Coltrane, que en sus inicios admiró con reverencia al trompetista Dizzy Gillespie o a los saxofonistas Lester Young, Johnny Hodges y Charlie Parker, Bird, es el virtuoso del no virtuosismo, el maestro formal del silencio, de la sugerencia, del ritmo loco y atonal, de la nota fantasma. Un prodigio de la improvisación a piel se saxo.
Y el A love supreme, sin duda, el tema musical con más carga espiritual que he escuchado nunca. Un salmo que transpira al mismo tiempo amor cósmico y conciencia de una espiritualidad global. Una plegaria conmovedora, un auténtico evangelio de la revelación, capaz de trasladarte del cielo a la Tierra y del pecado a la adoración sin pasar por el purgatorio de lo insustancial. El intento logrado de dialogar con la divinidad a través de un saxo tenor.

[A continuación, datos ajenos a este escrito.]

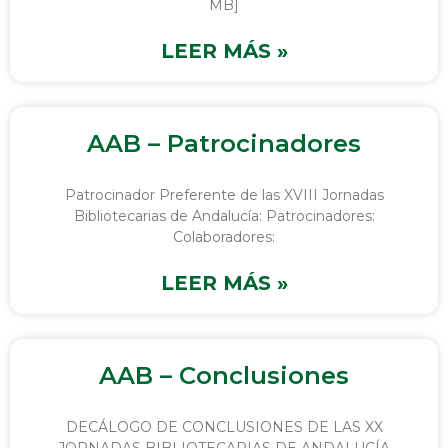
MB]
LEER MÁS »
AAB – Patrocinadores
Patrocinador Preferente de las XVIII Jornadas
Bibliotecarias de Andalucía: Patrocinadores:
Colaboradores:
LEER MÁS »
AAB – Conclusiones
DECÁLOGO DE CONCLUSIONES DE LAS XX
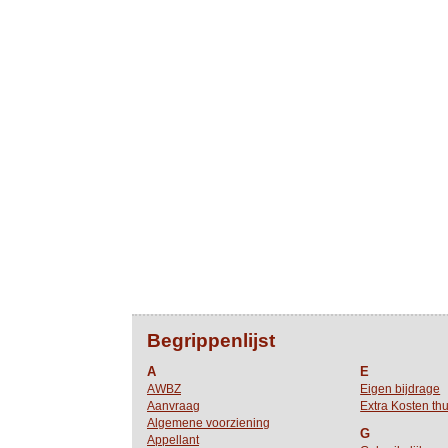
Begrippenlijst
A
E
AWBZ
Eigen bijdrage
Aanvraag
Extra Kosten thu
Algemene voorziening
G
Appellant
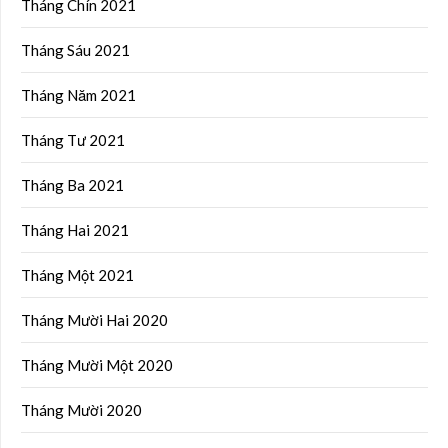
Tháng Chín 2021
Tháng Sáu 2021
Tháng Năm 2021
Tháng Tư 2021
Tháng Ba 2021
Tháng Hai 2021
Tháng Một 2021
Tháng Mười Hai 2020
Tháng Mười Một 2020
Tháng Mười 2020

Desde los primeros acordes, Coltrane anuncia un viaje lleno de misterio. Y es como la vida real, crees que sabes cómo controlarla. Sin embargo, los giros, las subidas y las bajadas, se producen como nunca antes lo habían hecho otras notas y otros arpegios al salir desde ningún otro instrumento. Cada vez que lo escucho es como si recorriera de noche el corazón de las tinieblas, de Conrad, subido en una montaña rusa.
A love supreme fue su carta de amor a Dios, el fraseo místico con el que Coltrane le mostró gratitud por haber podido acceder a una espiritualidad que, lamentablemente, no disfrutaría demasiado tiempo. Su adicción al alcohol y a la heroína iban a acortar su truculenta, pero inspiradora vida, más de lo que cualquier aficionado al jazz hubiera deseado.
Hoy, en la soledad de mi apartamento, rememoro aquel primer viaje a New York mientras escucho a oscuras el A love supreme de John Coltrane. El cielo de la habitación arde con cada alarido, con cada fraseo, con cada rasgo sostenido. Sigo pensando que hay un salto temporal entre el Matthaus passion de Johannes Sebastian Bach y este disco memorable. Lo que transcurre en medio de estas dos primaveras musicales, es tan solo un invierno de acordes y ripios más o menos bienintencionados, pero nada más, y eso hace que me pregunte si acaso el ser humano necesita a veces caer en el pecado para así poder alcanzar el misterio a través de la redención.
Quizás para llegar a ciertos límites creativos haya que vivir el hundimiento y después la regeneración, la expiación. No sé si quien no ha caído nunca en el pozo del barrizal y la sombra puede llegar a sentir ese vértigo del abismo y la posterior remontada hasta alcanzar de nuevo la superficie. No sé si realmente se puede llegar a alcanzar el amor supremo. Coltrane parece que sí pudo.